[Opening STUDY MATERIAL section]
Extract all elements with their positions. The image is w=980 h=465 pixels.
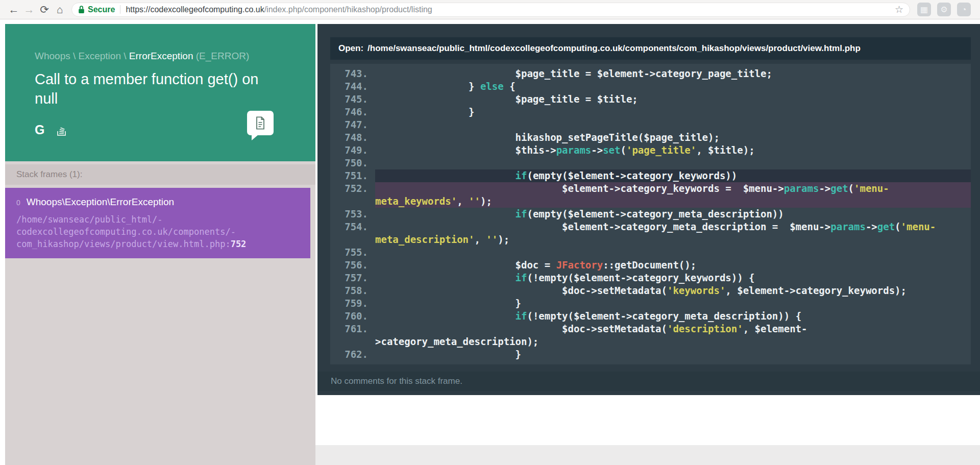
stack-frames-header: Stack frames (1):	[5, 164, 315, 185]
code-text: hikashop_setPageTitle($page_title);	[375, 131, 959, 144]
frame-path: /home/swanseac/public_html/- codexcolleg…	[16, 213, 299, 250]
line-number: 757.	[330, 272, 375, 284]
back-button[interactable]: ←	[6, 4, 21, 16]
screen: ← → ⟳ ⌂ Secure https://codexcollegeofcom…	[0, 0, 980, 465]
code-text: }	[375, 297, 959, 310]
stack-frame[interactable]: 0 Whoops\Exception\ErrorException /home/…	[5, 188, 310, 258]
frame-title: 0 Whoops\Exception\ErrorException	[16, 197, 299, 208]
code-text: $doc->setMetadata('description', $elemen…	[375, 323, 959, 348]
breadcrumb-prefix: Whoops \ Exception \	[35, 51, 129, 61]
bookmark-star-icon[interactable]: ☆	[895, 4, 903, 15]
open-label: Open:	[338, 43, 363, 54]
code-text	[375, 157, 959, 169]
line-number: 752.	[330, 182, 375, 208]
reload-button[interactable]: ⟳	[37, 4, 52, 16]
code-line: 759. }	[330, 297, 971, 310]
code-panel: Open: /home/swanseac/public_html/codexco…	[317, 24, 980, 395]
browser-chrome: ← → ⟳ ⌂ Secure https://codexcollegeofcom…	[0, 0, 980, 19]
url-path: /index.php/component/hikashop/product/li…	[264, 5, 432, 14]
stackoverflow-search-icon[interactable]	[57, 124, 67, 136]
code-line: 753. if(empty($element->category_meta_de…	[330, 208, 971, 221]
line-number: 756.	[330, 259, 375, 272]
code-text: $doc = JFactory::getDocument();	[375, 259, 959, 272]
frame-index: 0	[16, 199, 20, 207]
url-divider	[120, 5, 120, 14]
extensions-row: ▦ ⚙ ◔	[917, 3, 971, 16]
code-text: $this->params->set('page_title', $title)…	[375, 144, 959, 157]
line-number: 759.	[330, 297, 375, 310]
home-button[interactable]: ⌂	[52, 4, 67, 16]
code-text: if(empty($element->category_meta_descrip…	[375, 208, 959, 221]
line-number: 747.	[330, 118, 375, 131]
code-line: 754. $element->category_meta_description…	[330, 221, 971, 246]
frame-class: Whoops\Exception\ErrorException	[27, 197, 174, 208]
line-number: 744.	[330, 80, 375, 93]
code-text: $element->category_keywords = $menu->par…	[375, 182, 959, 208]
open-file-path[interactable]: /home/swanseac/public_html/codexcollegeo…	[368, 43, 861, 54]
extension-icon-1[interactable]: ▦	[917, 3, 931, 16]
code-line: 752. $element->category_keywords = $menu…	[330, 182, 971, 208]
line-number: 749.	[330, 144, 375, 157]
code-line: 760. if(!empty($element->category_meta_d…	[330, 310, 971, 323]
copy-stacktrace-button[interactable]	[247, 111, 274, 135]
code-text	[375, 246, 959, 259]
line-number: 758.	[330, 284, 375, 297]
exception-message: Call to a member function get() on null	[35, 70, 275, 108]
extension-icon-2[interactable]: ⚙	[937, 3, 951, 16]
code-text: if(!empty($element->category_keywords)) …	[375, 272, 959, 284]
frame-path-text: /home/swanseac/public_html/- codexcolleg…	[16, 214, 236, 249]
exception-header: Whoops \ Exception \ ErrorException (E_E…	[5, 24, 315, 161]
secure-label: Secure	[88, 5, 115, 14]
lock-icon	[78, 5, 85, 14]
code-line: 761. $doc->setMetadata('description', $e…	[330, 323, 971, 348]
line-number: 762.	[330, 348, 375, 361]
line-number: 753.	[330, 208, 375, 221]
line-number: 754.	[330, 221, 375, 246]
code-text: } else {	[375, 80, 959, 93]
secure-badge[interactable]: Secure	[78, 5, 115, 14]
code-lines: 743. $page_title = $element->category_pa…	[330, 67, 971, 361]
open-file-bar: Open: /home/swanseac/public_html/codexco…	[330, 37, 971, 60]
url-host: https://codexcollegeofcomputing.co.uk	[126, 5, 264, 14]
url-text[interactable]: https://codexcollegeofcomputing.co.uk/in…	[126, 5, 890, 14]
exception-class: ErrorException	[129, 51, 193, 61]
code-line: 757. if(!empty($element->category_keywor…	[330, 272, 971, 284]
code-line: 747.	[330, 118, 971, 131]
code-line: 745. $page_title = $title;	[330, 93, 971, 106]
code-line: 750.	[330, 157, 971, 169]
code-line: 748. hikashop_setPageTitle($page_title);	[330, 131, 971, 144]
error-panel: Whoops \ Exception \ ErrorException (E_E…	[5, 24, 315, 465]
code-line: 751. if(empty($element->category_keyword…	[330, 169, 971, 182]
code-line: 755.	[330, 246, 971, 259]
google-search-icon[interactable]: G	[35, 123, 44, 137]
code-line: 746. }	[330, 106, 971, 118]
frame-line-number: 752	[231, 239, 247, 249]
code-text: if(!empty($element->category_meta_descri…	[375, 310, 959, 323]
line-number: 745.	[330, 93, 375, 106]
code-text: $element->category_meta_description = $m…	[375, 221, 959, 246]
code-area: 743. $page_title = $element->category_pa…	[330, 64, 971, 364]
line-number: 755.	[330, 246, 375, 259]
footer-strip	[315, 445, 980, 465]
code-text: }	[375, 106, 959, 118]
line-number: 743.	[330, 67, 375, 80]
forward-button[interactable]: →	[21, 4, 37, 16]
code-line: 756. $doc = JFactory::getDocument();	[330, 259, 971, 272]
code-text: $page_title = $element->category_page_ti…	[375, 67, 959, 80]
code-text: $doc->setMetadata('keywords', $element->…	[375, 284, 959, 297]
comments-bar: No comments for this stack frame.	[317, 372, 980, 391]
code-line: 758. $doc->setMetadata('keywords', $elem…	[330, 284, 971, 297]
code-line: 743. $page_title = $element->category_pa…	[330, 67, 971, 80]
line-number: 761.	[330, 323, 375, 348]
code-line: 749. $this->params->set('page_title', $t…	[330, 144, 971, 157]
document-icon	[254, 116, 266, 130]
line-number: 750.	[330, 157, 375, 169]
line-number: 751.	[330, 169, 375, 182]
code-line: 744. } else {	[330, 80, 971, 93]
address-bar[interactable]: Secure https://codexcollegeofcomputing.c…	[71, 3, 910, 17]
extension-icon-3[interactable]: ◔	[957, 3, 971, 16]
breadcrumb-suffix: (E_ERROR)	[193, 51, 250, 61]
code-line: 762. }	[330, 348, 971, 361]
code-text: }	[375, 348, 959, 361]
code-text: $page_title = $title;	[375, 93, 959, 106]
[Closing STUDY MATERIAL section]
WHAT YOU WILL DO:
Repeat the records above exactly. No pictures go into the repeat.

PROBLEM SOLUTION:
Extract all elements with their positions. The image is w=980 h=465 pixels.
stack-frames-header: Stack frames (1):	[5, 164, 315, 185]
code-text: hikashop_setPageTitle($page_title);	[375, 131, 959, 144]
frame-path: /home/swanseac/public_html/- codexcolleg…	[16, 213, 299, 250]
line-number: 757.	[330, 272, 375, 284]
back-button[interactable]: ←	[6, 4, 21, 16]
screen: ← → ⟳ ⌂ Secure https://codexcollegeofcom…	[0, 0, 980, 465]
code-text: }	[375, 297, 959, 310]
stack-frame[interactable]: 0 Whoops\Exception\ErrorException /home/…	[5, 188, 310, 258]
frame-title: 0 Whoops\Exception\ErrorException	[16, 197, 299, 208]
code-text: $doc->setMetadata('description', $elemen…	[375, 323, 959, 348]
breadcrumb-prefix: Whoops \ Exception \	[35, 51, 129, 61]
bookmark-star-icon[interactable]: ☆	[895, 4, 903, 15]
open-label: Open:	[338, 43, 363, 54]
code-text	[375, 157, 959, 169]
line-number: 752.	[330, 182, 375, 208]
reload-button[interactable]: ⟳	[37, 4, 52, 16]
code-line: 759. }	[330, 297, 971, 310]
code-panel: Open: /home/swanseac/public_html/codexco…	[317, 24, 980, 395]
browser-chrome: ← → ⟳ ⌂ Secure https://codexcollegeofcom…	[0, 0, 980, 19]
url-path: /index.php/component/hikashop/product/li…	[264, 5, 432, 14]
stackoverflow-search-icon[interactable]	[57, 124, 67, 136]
code-line: 753. if(empty($element->category_meta_de…	[330, 208, 971, 221]
line-number: 756.	[330, 259, 375, 272]
code-text: $doc = JFactory::getDocument();	[375, 259, 959, 272]
frame-index: 0	[16, 199, 20, 207]
url-divider	[120, 5, 120, 14]
extensions-row: ▦ ⚙ ◔	[917, 3, 971, 16]
code-text: $this->params->set('page_title', $title)…	[375, 144, 959, 157]
line-number: 759.	[330, 297, 375, 310]
home-button[interactable]: ⌂	[52, 4, 67, 16]
code-text: if(empty($element->category_meta_descrip…	[375, 208, 959, 221]
line-number: 747.	[330, 118, 375, 131]
code-line: 754. $element->category_meta_description…	[330, 221, 971, 246]
frame-class: Whoops\Exception\ErrorException	[27, 197, 174, 208]
line-number: 744.	[330, 80, 375, 93]
code-text: $element->category_keywords = $menu->par…	[375, 182, 959, 208]
open-file-path[interactable]: /home/swanseac/public_html/codexcollegeo…	[368, 43, 861, 54]
extension-icon-1[interactable]: ▦	[917, 3, 931, 16]
code-line: 752. $element->category_keywords = $menu…	[330, 182, 971, 208]
line-number: 749.	[330, 144, 375, 157]
code-line: 760. if(!empty($element->category_meta_d…	[330, 310, 971, 323]
copy-stacktrace-button[interactable]	[247, 111, 274, 135]
code-text	[375, 246, 959, 259]
line-number: 758.	[330, 284, 375, 297]
exception-message: Call to a member function get() on null	[35, 70, 275, 108]
extension-icon-2[interactable]: ⚙	[937, 3, 951, 16]
code-text: if(!empty($element->category_keywords)) …	[375, 272, 959, 284]
frame-path-text: /home/swanseac/public_html/- codexcolleg…	[16, 214, 236, 249]
exception-header: Whoops \ Exception \ ErrorException (E_E…	[5, 24, 315, 161]
secure-label: Secure	[88, 5, 115, 14]
lock-icon	[78, 5, 85, 14]
code-line: 761. $doc->setMetadata('description', $e…	[330, 323, 971, 348]
line-number: 762.	[330, 348, 375, 361]
line-number: 753.	[330, 208, 375, 221]
line-number: 754.	[330, 221, 375, 246]
code-text: } else {	[375, 80, 959, 93]
secure-badge[interactable]: Secure	[78, 5, 115, 14]
code-lines: 743. $page_title = $element->category_pa…	[330, 67, 971, 361]
open-file-bar: Open: /home/swanseac/public_html/codexco…	[330, 37, 971, 60]
url-host: https://codexcollegeofcomputing.co.uk	[126, 5, 264, 14]
url-text[interactable]: https://codexcollegeofcomputing.co.uk/in…	[126, 5, 890, 14]
exception-class: ErrorException	[129, 51, 193, 61]
code-line: 757. if(!empty($element->category_keywor…	[330, 272, 971, 284]
code-line: 747.	[330, 118, 971, 131]
code-line: 745. $page_title = $title;	[330, 93, 971, 106]
code-line: 750.	[330, 157, 971, 169]
code-line: 748. hikashop_setPageTitle($page_title);	[330, 131, 971, 144]
error-panel: Whoops \ Exception \ ErrorException (E_E…	[5, 24, 315, 465]
code-line: 751. if(empty($element->category_keyword…	[330, 169, 971, 182]
code-line: 755.	[330, 246, 971, 259]
google-search-icon[interactable]: G	[35, 123, 44, 137]
code-line: 746. }	[330, 106, 971, 118]
frame-line-number: 752	[231, 239, 247, 249]
code-text: if(!empty($element->category_meta_descri…	[375, 310, 959, 323]
line-number: 745.	[330, 93, 375, 106]
code-text: $element->category_meta_description = $m…	[375, 221, 959, 246]
code-area: 743. $page_title = $element->category_pa…	[330, 64, 971, 364]
line-number: 755.	[330, 246, 375, 259]
footer-strip	[315, 445, 980, 465]
code-text: }	[375, 106, 959, 118]
line-number: 743.	[330, 67, 375, 80]
forward-button[interactable]: →	[21, 4, 37, 16]
code-line: 756. $doc = JFactory::getDocument();	[330, 259, 971, 272]
code-text: $page_title = $element->category_page_ti…	[375, 67, 959, 80]
code-text: $doc->setMetadata('keywords', $element->…	[375, 284, 959, 297]
comments-bar: No comments for this stack frame.	[317, 372, 980, 391]
code-line: 758. $doc->setMetadata('keywords', $elem…	[330, 284, 971, 297]
code-line: 743. $page_title = $element->category_pa…	[330, 67, 971, 80]
line-number: 761.	[330, 323, 375, 348]
code-line: 749. $this->params->set('page_title', $t…	[330, 144, 971, 157]
document-icon	[254, 116, 266, 130]
line-number: 750.	[330, 157, 375, 169]
line-number: 751.	[330, 169, 375, 182]
code-line: 744. } else {	[330, 80, 971, 93]
address-bar[interactable]: Secure https://codexcollegeofcomputing.c…	[71, 3, 910, 17]
extension-icon-3[interactable]: ◔	[957, 3, 971, 16]
breadcrumb-suffix: (E_ERROR)	[193, 51, 250, 61]
code-line: 762. }	[330, 348, 971, 361]
code-text: }	[375, 348, 959, 361]
code-text: $page_title = $title;	[375, 93, 959, 106]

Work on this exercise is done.